Rendered page images:
▬▬▬
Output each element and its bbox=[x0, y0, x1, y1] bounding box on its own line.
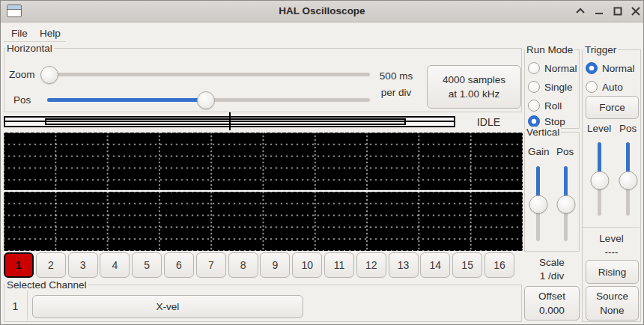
run-mode-option-roll[interactable]: Roll bbox=[528, 99, 562, 112]
vertical-pos-slider-handle[interactable] bbox=[557, 195, 576, 214]
samples-line1: 4000 samples bbox=[443, 73, 505, 87]
channel-button-11[interactable]: 11 bbox=[324, 252, 354, 278]
channel-button-15[interactable]: 15 bbox=[452, 252, 482, 278]
selected-channel-source-button[interactable]: X-vel bbox=[32, 295, 303, 318]
gain-slider-handle[interactable] bbox=[529, 195, 548, 214]
channel-button-3[interactable]: 3 bbox=[68, 252, 98, 278]
gain-label: Gain bbox=[528, 146, 550, 157]
radio-selected-icon[interactable] bbox=[528, 115, 540, 127]
close-icon[interactable] bbox=[629, 5, 643, 17]
offset-button[interactable]: Offset 0.000 bbox=[524, 286, 580, 321]
trigger-legend: Trigger bbox=[583, 44, 618, 55]
run-mode-option-single[interactable]: Single bbox=[528, 80, 573, 94]
channel-button-6[interactable]: 6 bbox=[164, 252, 194, 278]
channel-button-2[interactable]: 2 bbox=[36, 252, 66, 278]
zoom-slider-track[interactable] bbox=[43, 73, 370, 76]
pos-slider-track[interactable] bbox=[47, 98, 370, 102]
pos-slider-fill bbox=[47, 98, 206, 102]
maximize-icon[interactable] bbox=[611, 5, 625, 17]
trigger-option-normal[interactable]: Normal bbox=[586, 61, 635, 75]
window-title: HAL Oscilloscope bbox=[0, 5, 644, 16]
channel-button-14[interactable]: 14 bbox=[420, 252, 450, 278]
app-window: HAL Oscilloscope File Help Horizontal Zo… bbox=[0, 0, 644, 325]
record-window-box bbox=[45, 118, 406, 125]
trigger-source-button[interactable]: Source None bbox=[586, 286, 639, 321]
trigger-source-value: None bbox=[600, 303, 624, 318]
radio-icon[interactable] bbox=[528, 81, 540, 93]
menu-help[interactable]: Help bbox=[38, 28, 62, 39]
channel-button-12[interactable]: 12 bbox=[356, 252, 386, 278]
zoom-slider-handle[interactable] bbox=[40, 66, 58, 84]
trigger-level-readout-value: ---- bbox=[582, 246, 641, 259]
pos-label: Pos bbox=[13, 94, 31, 106]
trigger-source-label: Source bbox=[596, 289, 628, 303]
radio-icon[interactable] bbox=[528, 100, 540, 112]
rollup-icon[interactable] bbox=[574, 5, 587, 17]
scale-readout: Scale 1 /div bbox=[524, 256, 580, 283]
selected-channel-legend: Selected Channel bbox=[5, 279, 88, 291]
menubar-underline bbox=[4, 41, 66, 42]
run-mode-option-normal[interactable]: Normal bbox=[528, 61, 577, 75]
channel-button-13[interactable]: 13 bbox=[389, 252, 419, 278]
trace-channel-1 bbox=[4, 190, 523, 192]
channel-button-8[interactable]: 8 bbox=[228, 252, 258, 278]
selected-channel-name: X-vel bbox=[157, 300, 180, 314]
trigger-level-slider-handle[interactable] bbox=[591, 171, 610, 190]
channel-button-7[interactable]: 7 bbox=[196, 252, 226, 278]
trigger-level-readout: Level ---- bbox=[582, 232, 641, 259]
radio-icon[interactable] bbox=[586, 81, 598, 93]
scope-display bbox=[4, 133, 523, 251]
menu-file[interactable]: File bbox=[10, 28, 29, 39]
run-mode-legend: Run Mode bbox=[525, 44, 574, 55]
trigger-edge-button[interactable]: Rising bbox=[586, 260, 639, 284]
offset-label: Offset bbox=[538, 289, 565, 303]
force-button[interactable]: Force bbox=[586, 96, 639, 119]
zoom-label: Zoom bbox=[9, 69, 35, 80]
channel-button-1[interactable]: 1 bbox=[4, 252, 34, 278]
channel-button-row: 1 2 3 4 5 6 7 8 9 10 11 12 13 14 15 16 bbox=[4, 252, 514, 278]
timebase-per-div-value: 500 ms bbox=[370, 68, 422, 85]
vertical-pos-label: Pos bbox=[556, 146, 574, 157]
trigger-option-auto[interactable]: Auto bbox=[586, 80, 623, 94]
samples-button[interactable]: 4000 samples at 1.00 kHz bbox=[427, 65, 521, 109]
channel-button-10[interactable]: 10 bbox=[292, 252, 322, 278]
channel-button-5[interactable]: 5 bbox=[132, 252, 162, 278]
channel-button-9[interactable]: 9 bbox=[260, 252, 290, 278]
trigger-level-label: Level bbox=[587, 123, 611, 134]
timebase-readout: 500 ms per div bbox=[370, 68, 422, 101]
minimize-icon[interactable] bbox=[592, 5, 606, 17]
trigger-position-marker bbox=[229, 112, 231, 130]
title-bar[interactable]: HAL Oscilloscope bbox=[0, 0, 644, 22]
selected-channel-number: 1 bbox=[4, 291, 28, 322]
radio-selected-icon[interactable] bbox=[586, 62, 598, 74]
scale-value: 1 /div bbox=[524, 270, 580, 283]
status-text: IDLE bbox=[455, 116, 522, 128]
trigger-divider bbox=[583, 227, 640, 228]
pos-slider-handle[interactable] bbox=[197, 91, 215, 109]
offset-value: 0.000 bbox=[539, 303, 565, 318]
menu-bar: File Help bbox=[0, 23, 644, 43]
trigger-pos-slider-handle[interactable] bbox=[619, 171, 638, 190]
scale-label: Scale bbox=[524, 256, 580, 270]
trigger-pos-label: Pos bbox=[619, 123, 637, 134]
channel-button-4[interactable]: 4 bbox=[100, 252, 130, 278]
vertical-legend: Vertical bbox=[525, 127, 561, 138]
horizontal-legend: Horizontal bbox=[5, 43, 54, 54]
radio-icon[interactable] bbox=[528, 62, 540, 74]
channel-button-16[interactable]: 16 bbox=[484, 252, 514, 278]
samples-line2: at 1.00 kHz bbox=[449, 87, 499, 101]
timebase-per-div-unit: per div bbox=[370, 85, 422, 101]
trigger-level-readout-label: Level bbox=[582, 232, 641, 246]
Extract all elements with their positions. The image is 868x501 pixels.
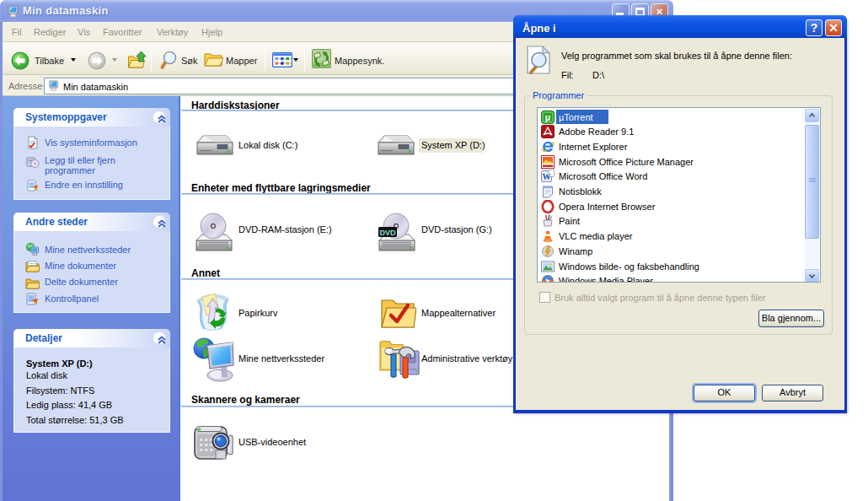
svg-text:µ: µ <box>545 112 550 122</box>
svg-text:W: W <box>543 172 551 181</box>
svg-text:DVD: DVD <box>379 229 396 237</box>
▬▬▬
To do: Wherever the string "track" appears in the entries, copy that line.

Response area:
zoom-slider-track[interactable] bbox=[43, 73, 370, 76]
pos-slider-track[interactable] bbox=[47, 98, 370, 102]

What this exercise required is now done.